# Tawtheeq and Abu Dhabi residence visa



## expat28

Hi,

I am currently living in Dubai with my wife, and considering moving to a role in Abu Dhabi semi-government. 

I understand that in order for me to get the AD employment visa, I need to have a tawtheeq-approved tenancy contract for a place in Abu Dhabi. However I have a couple of further questions around the residency and visa process in this scenario, and was hoping someone could help.

1) Will simply a tawtheeq tenancy contract suffice for my AD employment visa, or is a utility bill also needed?

2) Will I be able to get my wife sponsored on my AD employment visa with simply a tawtheeq tenancy contract, or will I also require to show utility bills for this purpose

3) Is there a difference in terms of a tawtheeq for an apartment, versus a tawtheeq for a room in a villa? I have spoken to a couple of estate agents, and they say this makes a difference in visa approval, but I haven't been able to understand why.

4) How much time do you usually have to get this all in place after you commence employment? Is it at time of visa renewal (with existing visa from Dubai), or do you have to have the tenancy contracts in place the first day you join?

Thanks for your help!


----------



## thereds

1) Will simply a tawtheeq tenancy contract suffice for my AD employment visa, or is a utility bill also needed?

A utility bill will also be required if utilities are not included in your rent. If utilities are included in your rent, it must be explicitly mentioned on the rental contract.

2) Will I be able to get my wife sponsored on my AD employment visa with simply a tawtheeq tenancy contract, or will I also require to show utility bills for this purpose

Same as 1 above. 

3) Is there a difference in terms of a tawtheeq for an apartment, versus a tawtheeq for a room in a villa? I have spoken to a couple of estate agents, and they say this makes a difference in visa approval, but I haven't been able to understand why.

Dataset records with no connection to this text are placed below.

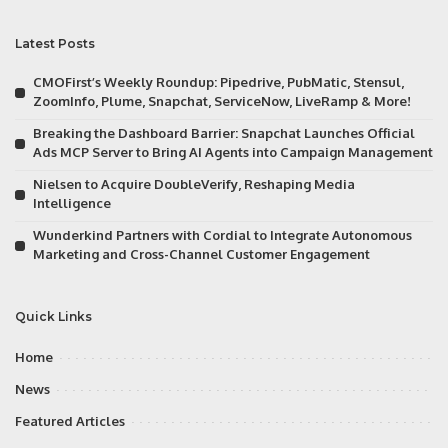
Latest Posts
CMOFirst’s Weekly Roundup: Pipedrive, PubMatic, Stensul,
ZoomInfo, Plume, Snapchat, ServiceNow, LiveRamp & More!
Breaking the Dashboard Barrier: Snapchat Launches Official
Ads MCP Server to Bring AI Agents into Campaign Management
Nielsen to Acquire DoubleVerify, Reshaping Media
Intelligence
Wunderkind Partners with Cordial to Integrate Autonomous
Marketing and Cross-Channel Customer Engagement
Quick Links
Home
News
Featured Articles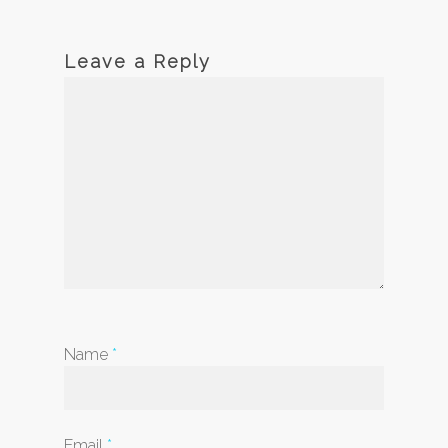
Leave a Reply
Name
*
Email
*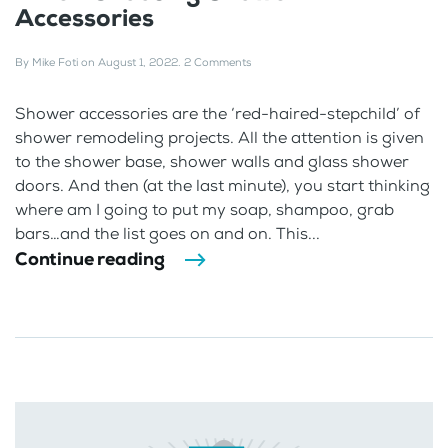
Accessories
By
Mike Foti
on
August 1, 2022
.
2 Comments
Shower accessories are the ‘red-haired-stepchild’ of
shower remodeling projects. All the attention is given
to the shower base, shower walls and glass shower
doors. And then (at the last minute), you start thinking
where am I going to put my soap, shampoo, grab
bars…and the list goes on and on. This...
Continue reading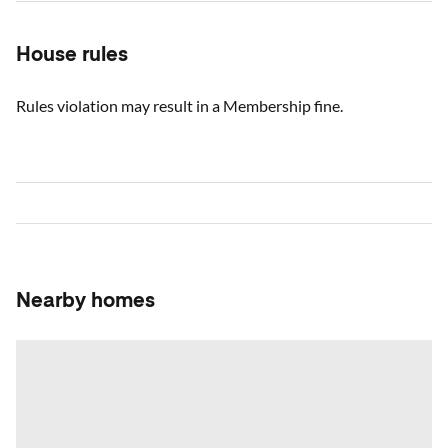
House rules
Rules violation may result in a Membership fine.
Nearby homes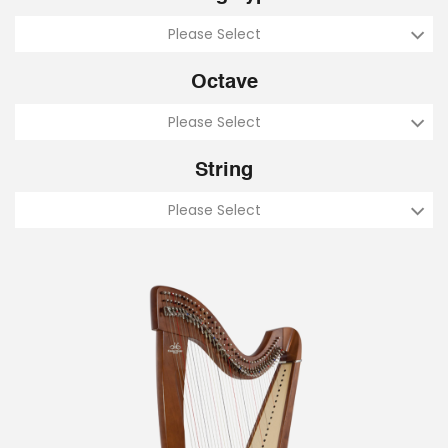
Please Select
Octave
Please Select
String
Please Select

You typically can't get a tawtheeq agreement for a room in a villa. This was exactly why tawtheeq was introduced; to prevent sharing of flats/villas. If you are being offered a tawtheeq agreement for a room in a villa, check and recheck if this will fly with your HR department in the first instance. Personally, I wouldn't ever accept this.

I believe the reason why the Immigration department may not accept a room-in-a-villa arrangement is because they need to ensurethat there is sufficient accommodation for a couple (+ a kid). A one bedroom and/or studio is OK whereas a room in a villa, is simply a room with kitchen and bathroom facilities being shared. This is speculation on my part.

4) How much time do you usually have to get this all in place after you commence employment? Is it at time of visa renewal (with existing visa from Dubai), or do you have to have the tenancy contracts in place the first day you join?

I don't know the answer to this. Sorry.


----------



## busybee2

in order to get a family visa you need to show a legal tawtheeq, in order to get that you must have your utilities bill etc well. you also have to have sufficient space in your house ie you cannot all share a studio. you cannot get a room in a villa as thats subletting and illegal hence why they brought in the tawtheeq in the first place. you will not be able to sponsor family. any places that provide utilitlity bills inluded will more than likely be illegal, and if any issues arises with your power etc addc will not speak to you only the payer of the bill etc.


----------



## bibliophile83

Dear Friends, 

I am in process of getting a job. The functional head has confirmed me that you are selected and HR will contact you for the offer and visa formalities. 

last week HR requested my current salary slip, copy of passport and a job application form to be filled and return.

Till now i didn't get any offer then why they have taken my passport copy ? and what step is next ?

Please guide.

Regards

Bibliophile


----------



## BedouGirl

bibliophile83 said:


> Dear Friends, I am in process of getting a job. The functional head has confirmed me that you are selected and HR will contact you for the offer and visa formalities. last week HR requested my current salary slip, copy of passport and a job application form to be filled and return. Till now i didn't get any offer then why they have taken my passport copy ? and what step is next ? Please guide. Regards Bibliophile


 No more duplicate posts in random threads PLEASE!!!


----------